His mother and brother hid, like a few thousand others in the town, for about 10 days in a basement. German soldiers flushed the groups out with dogs, marched them to the edge of town, forced them to dig a ditch and shot them, Moshenburg said.
"They made [the workers] come back to the ghetto for a little while, and then everyone who worked in [the glass factory] was incarcerated in that place," he said. "After a while they decided they didn't want the Jews anymore in Piotrkow."
Moshenburg and a few others were then sent to work in a steel mill at a concentration camp in central Poland run by Ukrainians.
"If the Nazis were bad, these people were a thousand times worse," Moshenburg said. "We would stay at the shed where we kept the tools for three or four days without food just so as not to have to go back to camp.
"Seventy-five percent of the time, if you came eye to eye with a Ukrainian soldier, he would kill you."
When the Allied forces began to close in on Poland, the Germans decided to move the prisoners closer together. Moshenburg was then forced on the first of two "death marches," this time to Auschwitz.
"From that day on, Charlie was gone and I was known as D4374," he said, stroking the tattoo on his arm.
Here, Moshenburg considered himself lucky, because he was forced to shovel coal into the factory furnace, while other Jews had to break small rocks into gravel with hammers.
"There was the pushing, pushing, pushing -- always a few Germans pushing the hell out of you," he said. "Then, they would shovel the gravel out, take it about 200 yards and bury it, and it would start all over again."
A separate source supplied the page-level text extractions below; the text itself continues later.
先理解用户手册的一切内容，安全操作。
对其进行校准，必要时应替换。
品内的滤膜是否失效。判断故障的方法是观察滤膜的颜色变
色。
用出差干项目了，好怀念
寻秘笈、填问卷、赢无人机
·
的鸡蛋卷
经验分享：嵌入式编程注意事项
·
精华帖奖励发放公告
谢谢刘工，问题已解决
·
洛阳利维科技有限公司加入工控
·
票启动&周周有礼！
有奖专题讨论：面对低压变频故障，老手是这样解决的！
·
Prisoners also had more than German soldiers to fear. Convicted murderers called "kappas" also roamed the camp, having been sent there to maintain order rather than be sentenced to prison.
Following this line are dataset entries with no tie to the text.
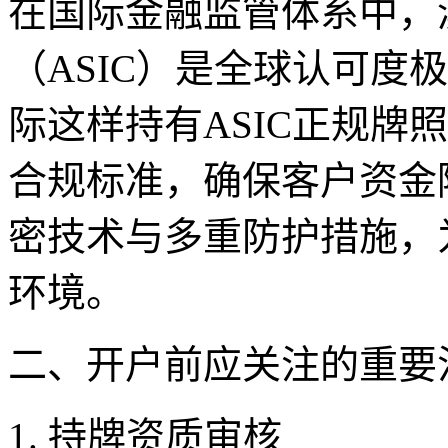
在国际金融监管体系中，
（ASIC）是全球认可度
际这样持有ASIC正规牌
合规标准，确保客户资金
密技术与多重防护措施，
环境。
二、开户前应关注的重要
1. 持牌资质审核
"There were atrocities no Hollywood could re-create," Moshenburg said. "One night, for example, I got up to go to the bathroom and heard screams. I ran back to my bed, but found out the next morning that they had taken six people to the bathroom and drowned them by putting a hose in their mouth."
Finally, when the Allies drew even closer, Moshenburg was marched with the others to two camps high in the Troll mountains. Here, the prisoners worked at building a factory.
It was there that Moshenburg, who later traveled to the United States when President Harry Truman offered refuge to all Jews willing to renounce their national citizenship, was returned to freedom.
He fondly recalled the day the U.S. 2nd Army liberated him and his fellow prisoners.
"Naturally these boys came in, and they did everything they could," he said. "But the first thing they had to do was stay there for half an hour or so and cry their hearts out because they just couldn't take it.
"There were streets and streets of dead people. You could walk on dead people."